TRY IT: Pick out all lines of the entries that include the word "during" and copy them.

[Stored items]

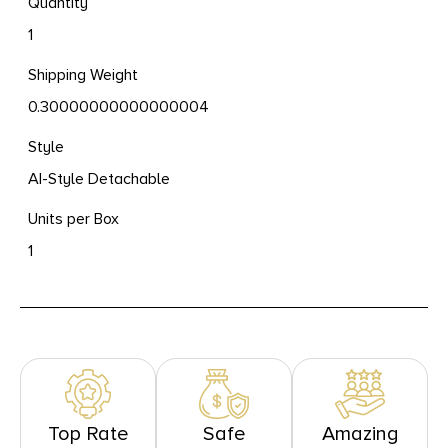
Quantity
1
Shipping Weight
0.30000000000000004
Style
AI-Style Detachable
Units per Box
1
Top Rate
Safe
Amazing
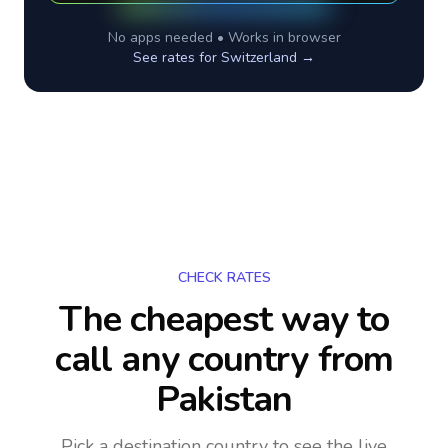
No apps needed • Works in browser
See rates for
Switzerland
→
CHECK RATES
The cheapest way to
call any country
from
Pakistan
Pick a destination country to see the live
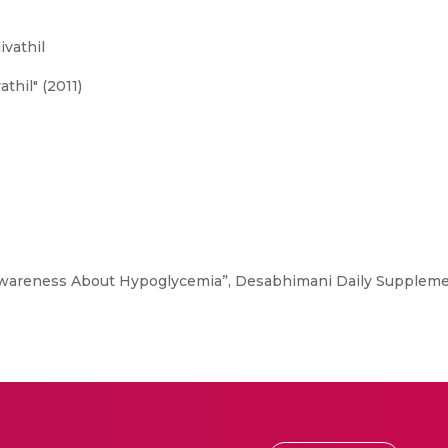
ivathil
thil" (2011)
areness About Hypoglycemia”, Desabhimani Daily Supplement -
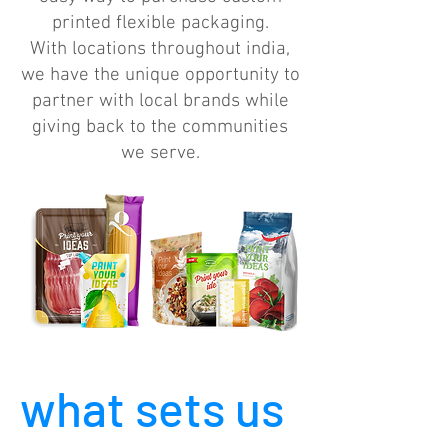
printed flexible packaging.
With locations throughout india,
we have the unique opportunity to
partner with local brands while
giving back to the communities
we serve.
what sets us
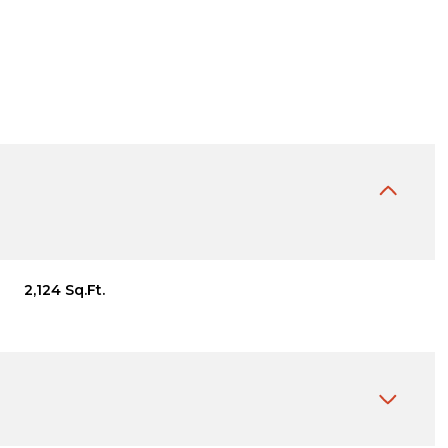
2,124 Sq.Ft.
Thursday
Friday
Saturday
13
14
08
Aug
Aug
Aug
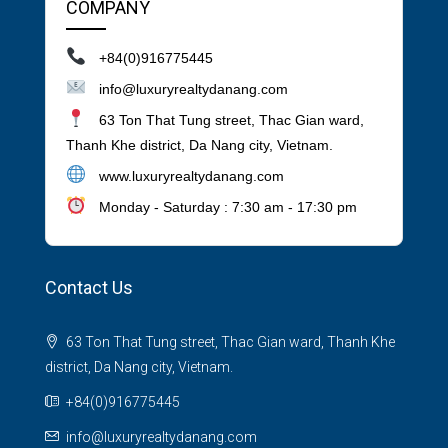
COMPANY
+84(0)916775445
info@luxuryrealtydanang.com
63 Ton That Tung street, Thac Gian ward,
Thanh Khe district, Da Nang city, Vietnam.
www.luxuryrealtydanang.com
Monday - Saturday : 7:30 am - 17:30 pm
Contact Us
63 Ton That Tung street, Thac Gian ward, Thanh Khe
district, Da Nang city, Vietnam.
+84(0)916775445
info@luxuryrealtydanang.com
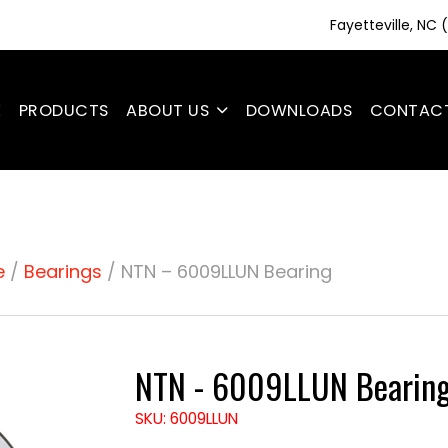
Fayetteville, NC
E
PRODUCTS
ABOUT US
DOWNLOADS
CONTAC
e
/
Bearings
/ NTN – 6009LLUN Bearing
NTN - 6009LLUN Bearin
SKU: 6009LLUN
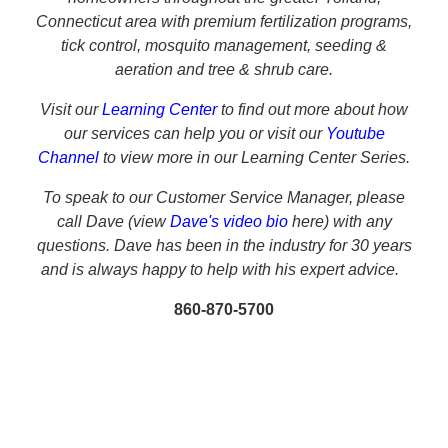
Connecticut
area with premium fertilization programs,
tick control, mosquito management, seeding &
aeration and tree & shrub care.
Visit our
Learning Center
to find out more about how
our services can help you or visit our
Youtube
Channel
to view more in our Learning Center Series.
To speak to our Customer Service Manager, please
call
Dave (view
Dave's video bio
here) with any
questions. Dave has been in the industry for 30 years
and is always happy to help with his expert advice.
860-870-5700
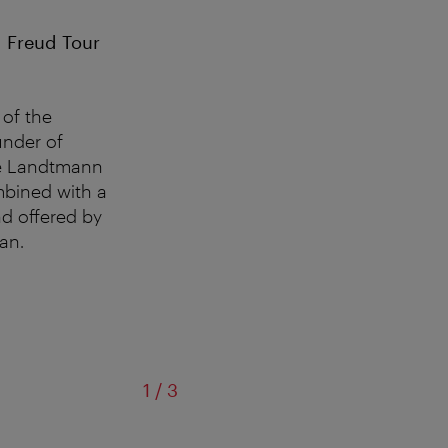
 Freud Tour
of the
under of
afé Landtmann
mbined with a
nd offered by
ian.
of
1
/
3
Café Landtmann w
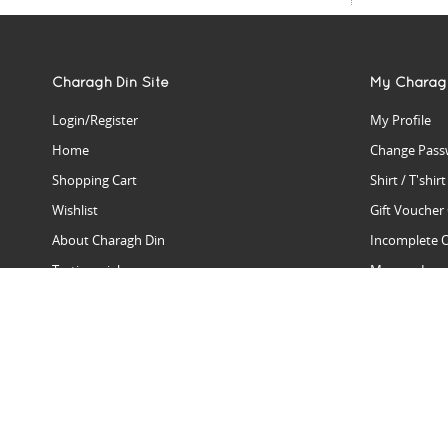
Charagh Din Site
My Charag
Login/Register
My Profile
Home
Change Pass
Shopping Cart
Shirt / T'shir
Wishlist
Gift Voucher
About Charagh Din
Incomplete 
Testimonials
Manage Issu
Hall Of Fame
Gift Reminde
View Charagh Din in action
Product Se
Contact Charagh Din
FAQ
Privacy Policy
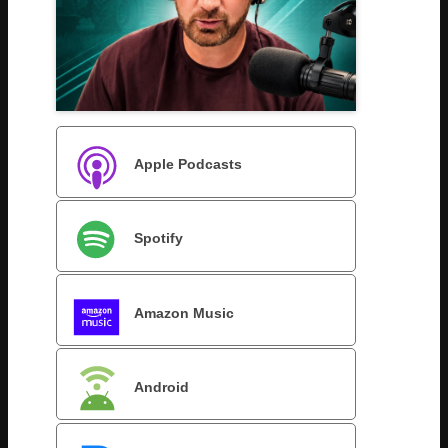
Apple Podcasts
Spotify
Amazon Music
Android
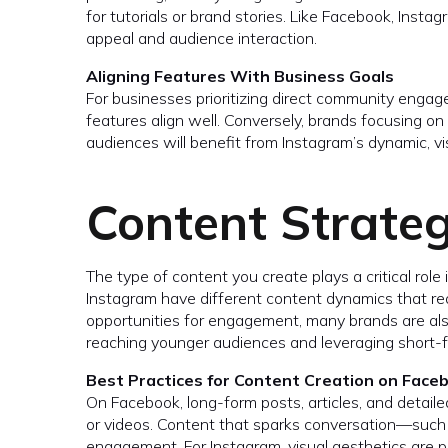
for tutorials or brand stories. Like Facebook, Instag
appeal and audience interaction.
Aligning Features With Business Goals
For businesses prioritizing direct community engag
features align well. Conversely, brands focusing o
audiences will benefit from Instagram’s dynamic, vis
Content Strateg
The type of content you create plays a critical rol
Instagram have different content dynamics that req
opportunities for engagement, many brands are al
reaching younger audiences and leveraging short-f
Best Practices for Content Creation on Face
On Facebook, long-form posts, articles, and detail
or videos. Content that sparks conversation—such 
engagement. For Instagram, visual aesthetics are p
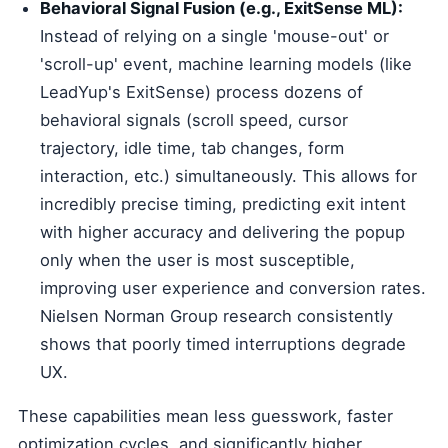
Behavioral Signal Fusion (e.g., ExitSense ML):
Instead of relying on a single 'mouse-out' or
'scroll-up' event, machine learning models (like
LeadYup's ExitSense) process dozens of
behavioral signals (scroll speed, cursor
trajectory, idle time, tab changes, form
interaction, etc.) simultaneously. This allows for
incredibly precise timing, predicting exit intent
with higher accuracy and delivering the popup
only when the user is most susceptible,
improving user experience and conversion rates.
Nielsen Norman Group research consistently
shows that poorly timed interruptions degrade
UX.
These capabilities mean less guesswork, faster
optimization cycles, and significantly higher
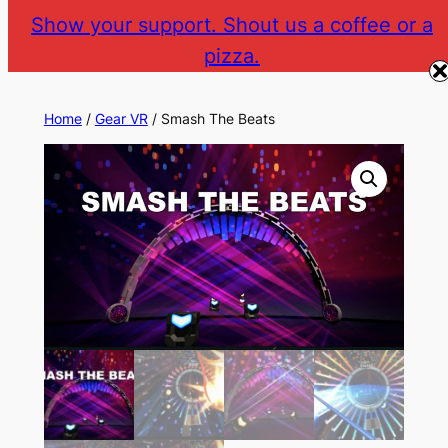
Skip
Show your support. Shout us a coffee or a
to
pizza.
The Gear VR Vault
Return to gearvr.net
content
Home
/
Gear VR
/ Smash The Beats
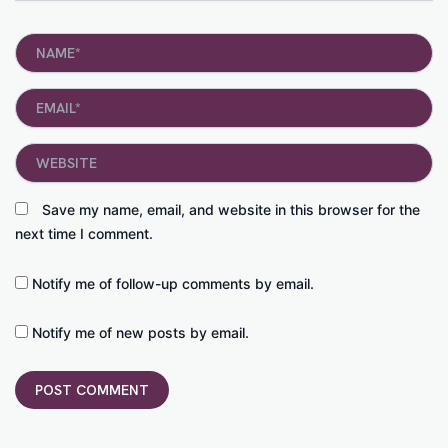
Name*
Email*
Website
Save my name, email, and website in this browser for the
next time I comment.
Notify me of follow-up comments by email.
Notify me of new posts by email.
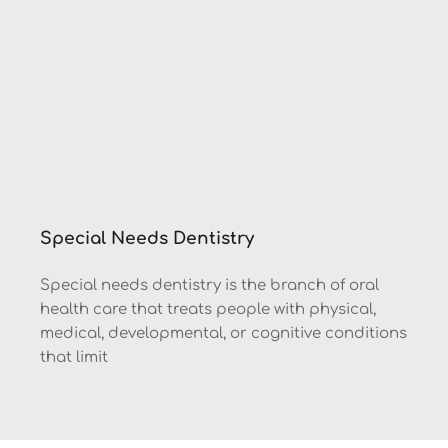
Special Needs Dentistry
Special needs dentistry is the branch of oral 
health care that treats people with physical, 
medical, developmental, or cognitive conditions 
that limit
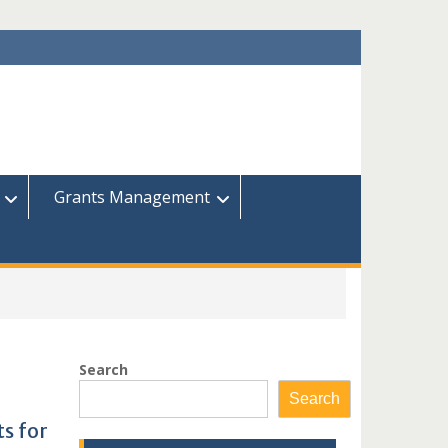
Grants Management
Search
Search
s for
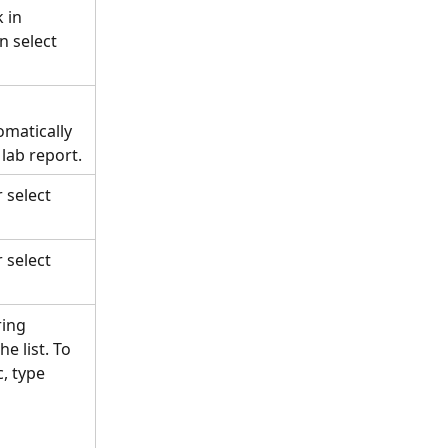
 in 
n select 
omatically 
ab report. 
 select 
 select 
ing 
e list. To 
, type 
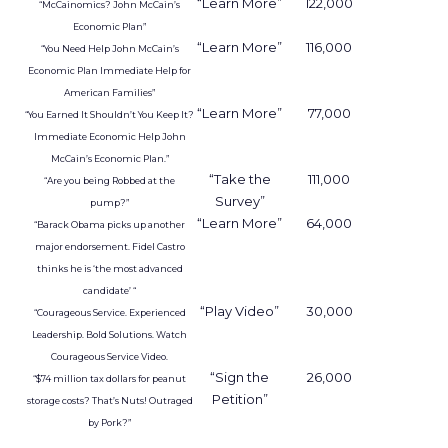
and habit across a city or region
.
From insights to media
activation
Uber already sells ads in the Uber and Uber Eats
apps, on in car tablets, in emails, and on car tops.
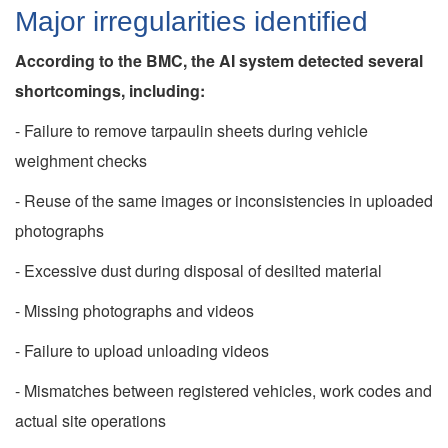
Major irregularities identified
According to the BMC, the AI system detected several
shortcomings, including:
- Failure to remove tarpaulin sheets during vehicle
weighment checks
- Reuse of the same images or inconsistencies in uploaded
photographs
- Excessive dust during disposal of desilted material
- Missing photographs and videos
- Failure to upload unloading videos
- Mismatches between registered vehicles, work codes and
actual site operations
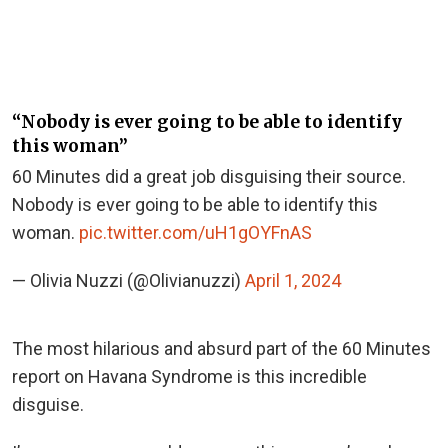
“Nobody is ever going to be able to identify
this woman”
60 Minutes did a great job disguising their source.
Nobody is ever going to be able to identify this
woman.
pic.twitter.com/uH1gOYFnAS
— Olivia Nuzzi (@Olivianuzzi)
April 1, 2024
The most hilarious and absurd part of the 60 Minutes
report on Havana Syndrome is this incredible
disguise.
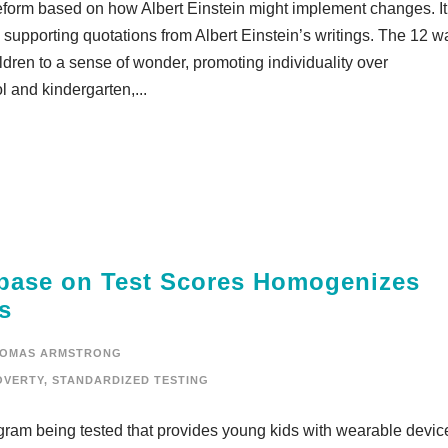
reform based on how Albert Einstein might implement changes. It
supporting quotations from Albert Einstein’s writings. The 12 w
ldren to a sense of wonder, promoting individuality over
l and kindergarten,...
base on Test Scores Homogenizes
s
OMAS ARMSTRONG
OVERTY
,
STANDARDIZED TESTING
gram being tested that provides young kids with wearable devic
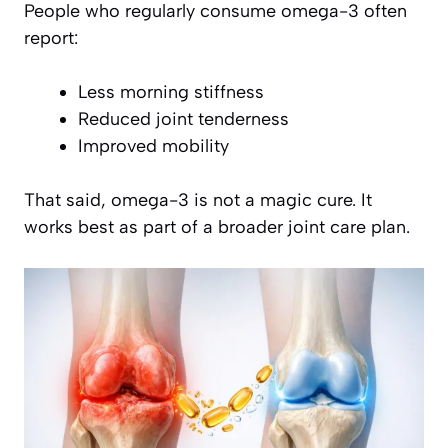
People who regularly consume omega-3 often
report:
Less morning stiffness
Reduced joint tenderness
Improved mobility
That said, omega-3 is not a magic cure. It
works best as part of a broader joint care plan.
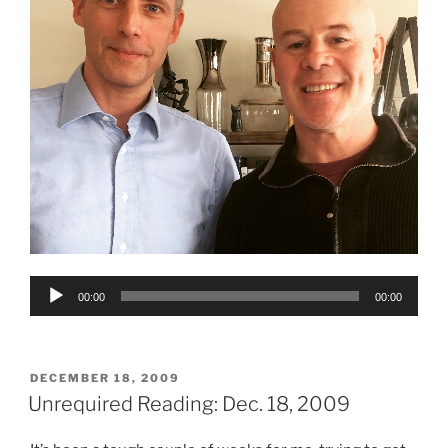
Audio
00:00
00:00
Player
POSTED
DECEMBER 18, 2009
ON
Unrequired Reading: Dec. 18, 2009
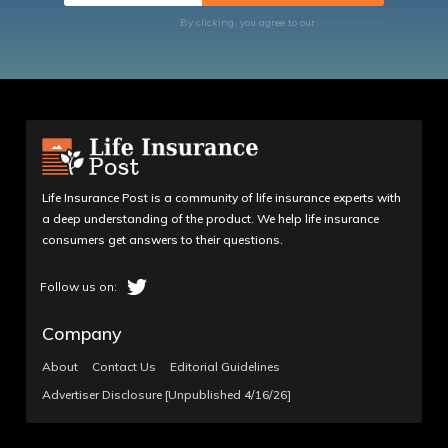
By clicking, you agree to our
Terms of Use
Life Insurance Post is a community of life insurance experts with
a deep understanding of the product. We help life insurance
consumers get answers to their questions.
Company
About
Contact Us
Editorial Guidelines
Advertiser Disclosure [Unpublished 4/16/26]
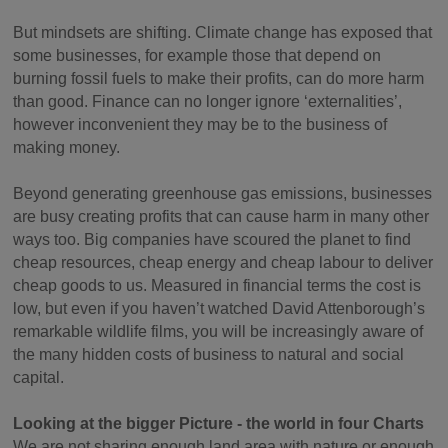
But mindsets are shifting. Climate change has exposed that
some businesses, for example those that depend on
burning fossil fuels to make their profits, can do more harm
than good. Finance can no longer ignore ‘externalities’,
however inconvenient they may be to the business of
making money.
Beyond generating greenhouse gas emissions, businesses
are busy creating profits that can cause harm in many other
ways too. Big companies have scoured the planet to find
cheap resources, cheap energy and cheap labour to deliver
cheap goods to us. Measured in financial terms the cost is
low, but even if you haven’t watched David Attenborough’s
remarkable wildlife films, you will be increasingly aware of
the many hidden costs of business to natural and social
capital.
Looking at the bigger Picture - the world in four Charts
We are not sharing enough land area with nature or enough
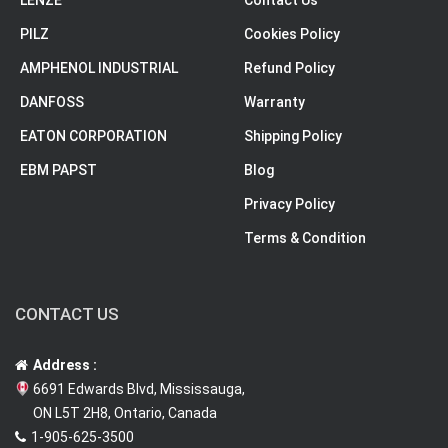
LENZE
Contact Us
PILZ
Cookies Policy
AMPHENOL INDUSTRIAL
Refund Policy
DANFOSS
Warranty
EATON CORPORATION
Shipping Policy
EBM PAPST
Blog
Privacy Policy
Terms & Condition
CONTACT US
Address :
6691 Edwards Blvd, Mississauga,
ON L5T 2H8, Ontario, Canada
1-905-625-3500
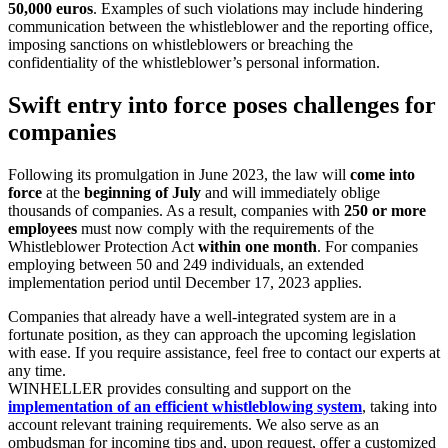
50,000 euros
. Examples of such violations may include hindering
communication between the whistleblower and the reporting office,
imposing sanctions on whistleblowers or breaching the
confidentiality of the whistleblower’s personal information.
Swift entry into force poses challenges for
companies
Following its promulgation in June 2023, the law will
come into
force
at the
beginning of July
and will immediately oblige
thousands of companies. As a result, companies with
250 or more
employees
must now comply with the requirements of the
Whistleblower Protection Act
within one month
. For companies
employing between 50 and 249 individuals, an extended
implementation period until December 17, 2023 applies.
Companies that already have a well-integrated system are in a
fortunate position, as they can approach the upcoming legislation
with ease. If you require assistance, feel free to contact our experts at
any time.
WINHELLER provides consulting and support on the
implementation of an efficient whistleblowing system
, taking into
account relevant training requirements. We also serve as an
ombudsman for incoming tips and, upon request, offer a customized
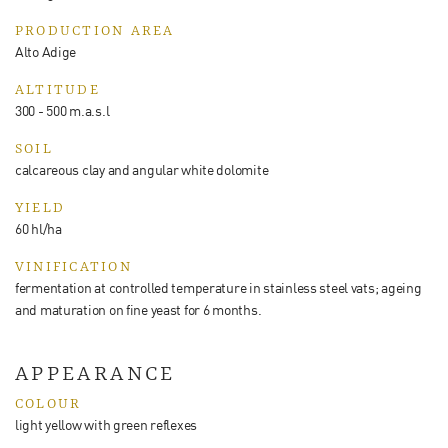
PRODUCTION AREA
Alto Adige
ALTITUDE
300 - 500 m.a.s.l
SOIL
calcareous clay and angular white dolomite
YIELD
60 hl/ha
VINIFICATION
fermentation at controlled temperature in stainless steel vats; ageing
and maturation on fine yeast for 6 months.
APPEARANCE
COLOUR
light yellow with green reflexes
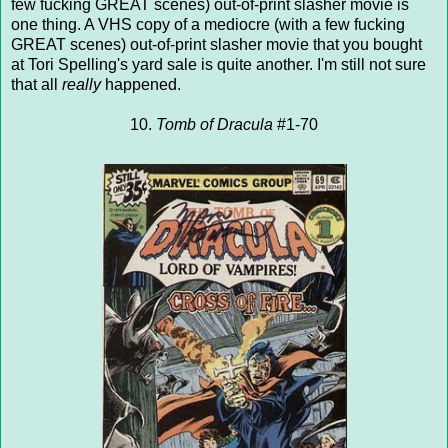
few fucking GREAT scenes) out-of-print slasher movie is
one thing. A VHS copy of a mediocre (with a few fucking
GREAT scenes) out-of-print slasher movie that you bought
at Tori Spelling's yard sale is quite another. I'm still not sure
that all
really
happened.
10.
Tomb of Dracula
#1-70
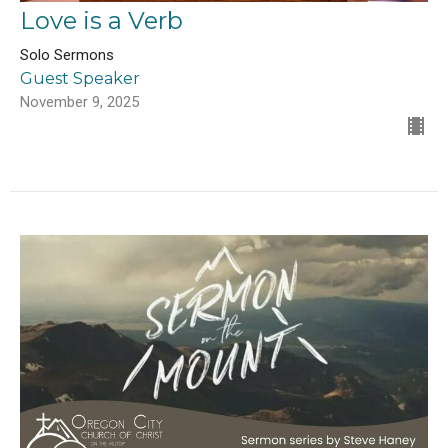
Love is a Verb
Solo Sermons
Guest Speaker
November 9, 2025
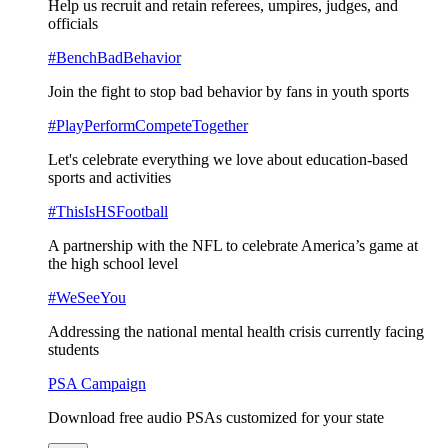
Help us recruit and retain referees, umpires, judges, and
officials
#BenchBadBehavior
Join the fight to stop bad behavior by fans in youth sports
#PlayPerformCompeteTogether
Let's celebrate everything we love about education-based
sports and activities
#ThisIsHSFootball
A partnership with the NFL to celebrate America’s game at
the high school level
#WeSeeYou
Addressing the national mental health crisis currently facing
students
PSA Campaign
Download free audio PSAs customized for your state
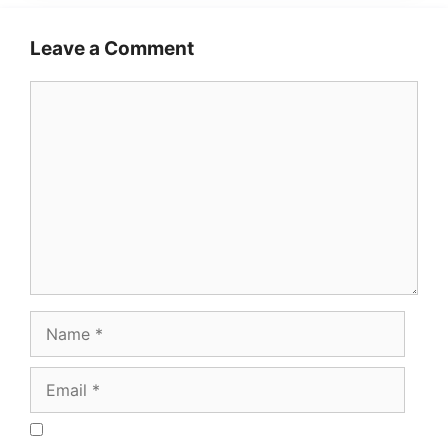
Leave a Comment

EXERCISE SOLUTION:
- Failure to remove tarpaulin sheets during vehicle
- Excessive dust during disposal of desilted material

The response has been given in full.